Cinta Santri Dan Guru Sekolah
Mencari Akrom


__ADS_3

Hulu ke hilir air tetap mengalir, parau malam masih terisak oleh embun. Kebekuan kabar masih bergelayut mengelu hati, cemas Cintya menanti kabar Akrom yang sudah sehari tidak kunjung datang meski sebatas meredam kegelisahan oleh ceritanya.

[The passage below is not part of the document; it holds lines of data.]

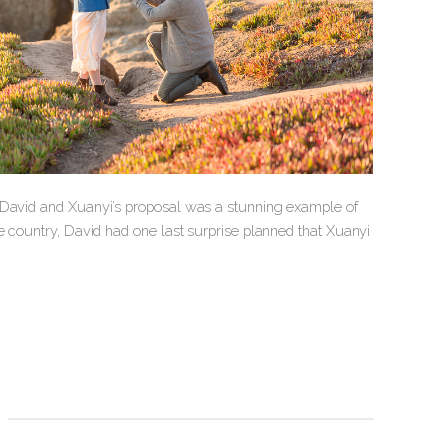
d David and Xuanyi’s proposal was a stunning example of
e country, David had one last surprise planned that Xuanyi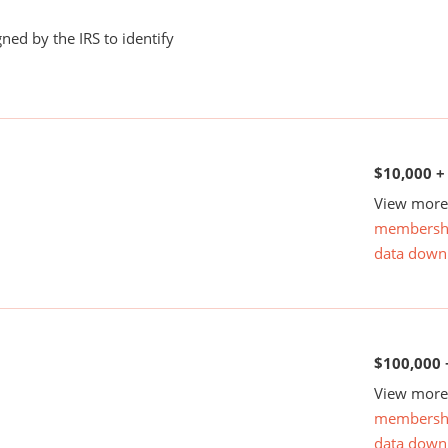
ned by the IRS to identify
$10,000 +
View more 
membersh
data down
$100,000 
View more 
membersh
data down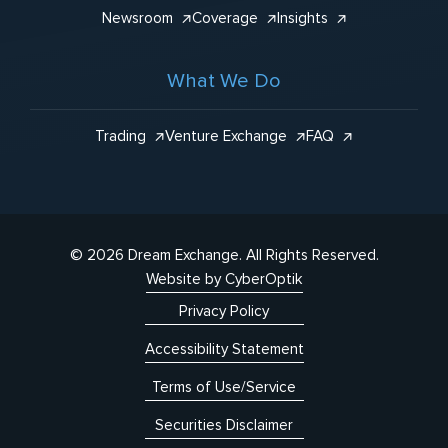
Newsroom
Coverage
Insights
What We Do
Trading
Venture Exchange
FAQ
© 2026 Dream Exchange.
All Rights Reserved.
Website by CyberOptik
Privacy Policy
Accessibility Statement
Terms of Use/Service
Securities Disclaimer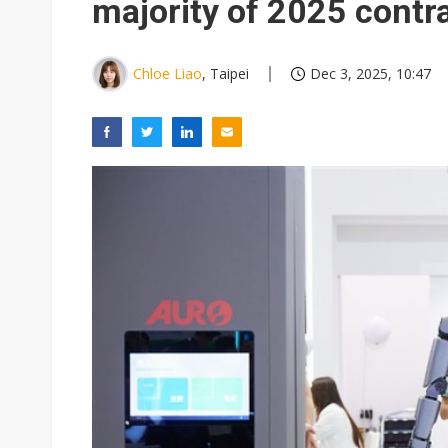
majority of 2025 contr
Chloe Liao
, Taipei
Dec 3, 2025, 10:47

"kamu dimana sih? apa yang terjadi?" masih dengan mondar-mandir mengitari dalam kamarnya Cintya memegang ponselnya dengan harapan datang pemberitahuan dari Akrom yang muncul dilayar benda pipih di tangannya.


Telah larut malam menyertai hari ini, menina bobokan hati yang gelisah dengan tubuh yang sudah terasa lelah menyangga cemas yang kian mendera. lelap sudah Cintya bersua dengan mimpi yang entah apa saja disana bisa terjadi.


"aku baik-baik saja. sudah jangan cemas" bergetar ponsel Cintya menerima pesan masuk, namun tidak juga membuatnya terjaga dari lelahnya hari karena fikirannya.


subuh segera menjelang bersama suara qiro' yang menggema dari masjid yang saling bersahutan. usai sudah mimpi yang menghiasi tidur Cintya berganti dengan kenyataan yang harus di hadapi semua insan.


"kamu dimana sih?" ketik Cintya pada ruang pesan Akrom sejurus kemudian ia kirimkan setelah membaca pesan Akrom. lagi-lagi kembali pesan itu tertunda diterima oleh Akrom.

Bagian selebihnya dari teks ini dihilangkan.